L’alibi marocain de la lutte contre le terrorisme

Les autorités marocaines, placées sous la houlette des islamistes depuis les élections de 2011, tardent à concrétiser les promesses de réformes annoncées depuis le référendum constitutionnel de 2011. L’année 2013 a été marquée par l’ "affaire Ali Anouzla". Le directeur de la version arabophone du site d’informations Lakome a été arrêté en septembre pour avoir publié un lien vers un article du quotidien espagnol El Pais, lui-même renvoyant vers une vidéo attribuée au groupe Al-Qaeda au Maghreb islamique (AQMI). Libéré après cinq semaines passées en détention préventive, le journaliste est poursuivi pour "assistance matérielle" et "apologie de crimes terroristes" et encourt de dix à trente ans de réclusion criminelle. Cette affaire illustre l’inquiétant amalgame que font les autorités marocaines entre travail journalistique et incitation à l’exécution d’actes terroristes.

En Tunisie : des nominations condamnent l’indépendance des médias publics

L’accession au pouvoir du parti Ennahda au lendemain des premières élections libres de Tunisie ne permet pas de rompre avec la – traditionnelle – mainmise des autorités sur les médias publics. Reprenant à son compte les habitudes du système Ben Ali, le parti islamiste se lance dans un jeu de chaises musicales, faisant et défaisant les carrières à la tête des radios et télévisions publiques. Le 3 mai 2013, la nomination des membres de la Haute Autorité indépendante pour la communication audiovisuelle (HAICA) fait renaître les espoirs des défenseurs de la liberté de la presse. Espoirs rapidement déçus par l’annonce inopinée d’une nouvelle vague de nominations aux postes clés de l’audiovisuel public en août de la même année. Trois ans après la chute de Zine el-Abidine Ben Ali, la main de fer du politique continue de courtcircuiter les tentatives de réformes, rendant impossible l’indépendance des médias publics.
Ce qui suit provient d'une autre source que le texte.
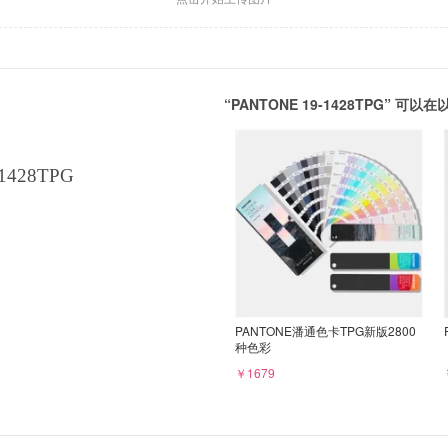
“PANTONE 19-1428TPG” 
1428TPG
PANTONE潘通色卡TPG新版2800
种色彩
￥1679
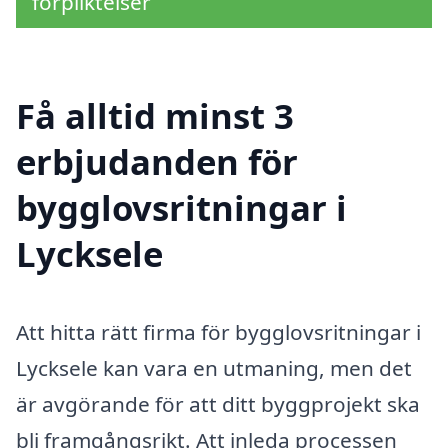
förpliktelser
Få alltid minst 3
erbjudanden för
bygglovsritningar i
Lycksele
Att hitta rätt firma för bygglovsritningar i
Lycksele kan vara en utmaning, men det
är avgörande för att ditt byggprojekt ska
bli framgångsrikt. Att inleda processen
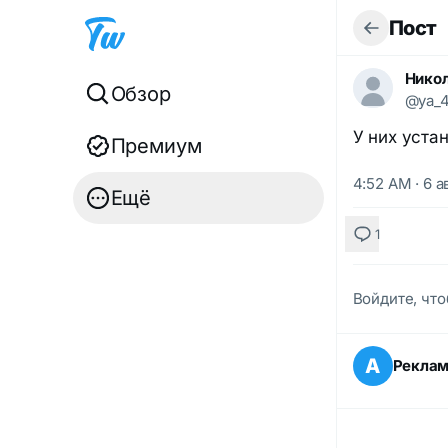
Пост
Никол
Обзор
@ya_
У них устан
Премиум
4:52 AM · 6 а
Ещё
1
Войдите, что
А
Рекла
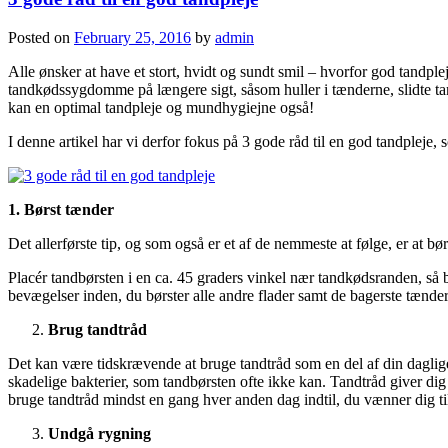
Posted on
February 25, 2016
by
admin
Alle ønsker at have et stort, hvidt og sundt smil – hvorfor god tandpl
tandkødssygdomme på længere sigt, såsom huller i tænderne, slidte t
kan en optimal tandpleje og mundhygiejne også!
I denne artikel har vi derfor fokus på 3 gode råd til en god tandpleje,
1. Børst tænder
Det allerførste tip, og som også er et af de nemmeste at følge, er at bø
Placér tandbørsten i en ca. 45 graders vinkel nær tandkødsranden, så
bevægelser inden, du børster alle andre flader samt de bagerste tænder
Brug tandtråd
Det kan være tidskrævende at bruge tandtråd som en del af din daglige 
skadelige bakterier, som tandbørsten ofte ikke kan. Tandtråd giver d
bruge tandtråd mindst en gang hver anden dag indtil, du vænner dig til 
Undgå rygning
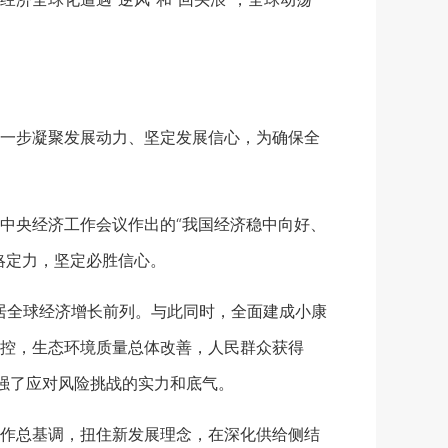
一步凝聚发展动力、坚定发展信心，为确保全
央经济工作会议作出的“我国经济稳中向好、
略定力，坚定必胜信心。
全球经济增长前列。与此同时，全面建成小康
控，生态环境质量总体改善，人民群众获得
强了应对风险挑战的实力和底气。
作总基调，扭住新发展理念，在深化供给侧结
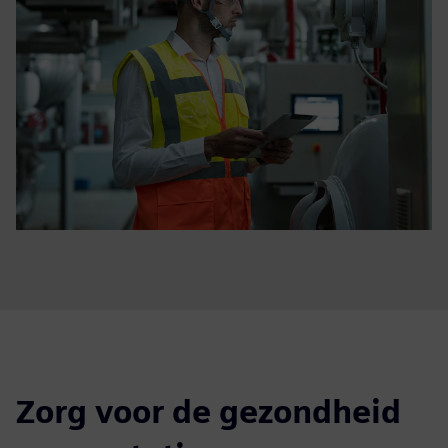
Zorg voor de gezondheid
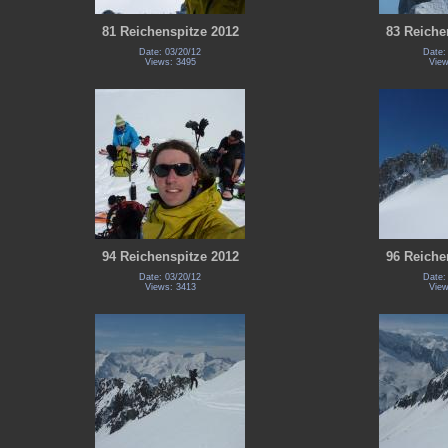
81 Reichenspitze 2012
83 Reiche
Date: 03/20/12
Date:
Views: 3495
View
94 Reichenspitze 2012
96 Reiche
Date: 03/20/12
Date:
Views: 3413
View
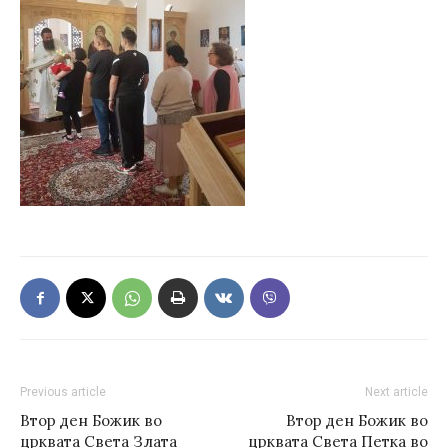
Previous article
Next article
Втор ден Божик во
Втор ден Божик во
црквата Света Злата
црквата Света Петка во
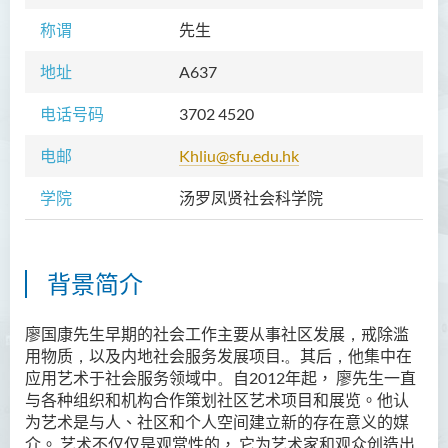
称谓
先生
地址
A637
电话号码
3702 4520
电邮
Khliu@sfu.edu.hk
学院
汤罗凤贤社会科学院
背景简介
廖国康先生早期的社会工作主要从事社区发展
，
戒除滥
用物质
，
以及内地社会服务发展项目
.。
其后
，
他集中在
应用艺术于社会服务领域中
。
自
2012
年起，
廖先生一直
与各种组织和机构合作策划社区艺术项目和展览。他认
为艺术是与人、社区和个人空间建立新的存在意义的媒
介。
艺术不仅仅是观赏性的，
它为艺术家和观众创造出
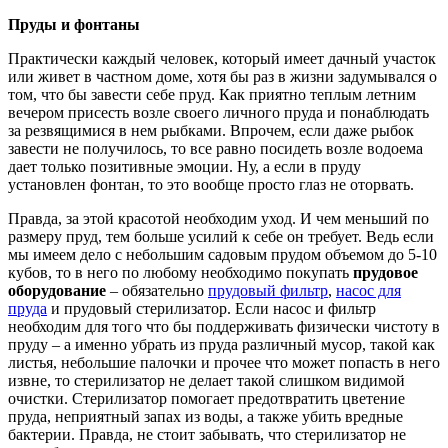
Пруды и фонтаны
Практически каждый человек, который имеет дачный участок
или живет в частном доме, хотя бы раз в жизни задумывался о
том, что бы завести себе пруд. Как приятно теплым летним
вечером присесть возле своего личного пруда и понаблюдать
за резвящимися в нем рыбками. Впрочем, если даже рыбок
завести не получилось, то все равно посидеть возле водоема
дает только позитивные эмоции. Ну, а если в пруду
установлен фонтан, то это вообще просто глаз не оторвать.
Правда, за этой красотой необходим уход. И чем меньший по
размеру пруд, тем больше усилий к себе он требует. Ведь если
мы имеем дело с небольшим садовым прудом объемом до 5-10
кубов, то в него по любому необходимо покупать
прудовое
оборудование
– обязательно
прудовый фильтр
,
насос для
пруда
и прудовый стерилизатор. Если насос и фильтр
необходим для того что бы поддерживать физически чистоту в
пруду – а именно убрать из пруда различный мусор, такой как
листья, небольшие палочки и прочее что может попасть в него
извне, то стерилизатор не делает такой слишком видимой
очистки. Стерилизатор помогает предотвратить цветение
пруда, неприятный запах из воды, а также убить вредные
бактерии. Правда, не стоит забывать, что стерилизатор не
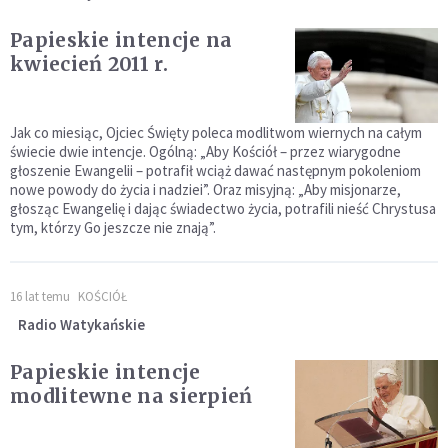
Papieskie intencje na
kwiecień 2011 r.
Jak co miesiąc, Ojciec Święty poleca modlitwom wiernych na całym
świecie dwie intencje. Ogólną: „Aby Kościół – przez wiarygodne
głoszenie Ewangelii – potrafił wciąż dawać następnym pokoleniom
nowe powody do życia i nadziei”. Oraz misyjną: „Aby misjonarze,
głosząc Ewangelię i dając świadectwo życia, potrafili nieść Chrystusa
tym, którzy Go jeszcze nie znają”.
16 lat temu
KOŚCIÓŁ
Radio Watykańskie
Papieskie intencje
modlitewne na sierpień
Péninsule aranique : le contôle de l'informaion une priorité

Les pays de la péninsule arabique, échaudés par les risques de contagion des « printemps arabes », renforcent leur surveillance et leur contrôle des médias, en commençant par Internet, devenu le lieu d’expression d’une liberté qui ne parvient pas à se faire une place dans les médias traditionnels. Les cyberpolices des monarchies du golfe Persique sont ainsi à l’affût de tout article, billet ou tweet critique, remettant en cause la politique menée.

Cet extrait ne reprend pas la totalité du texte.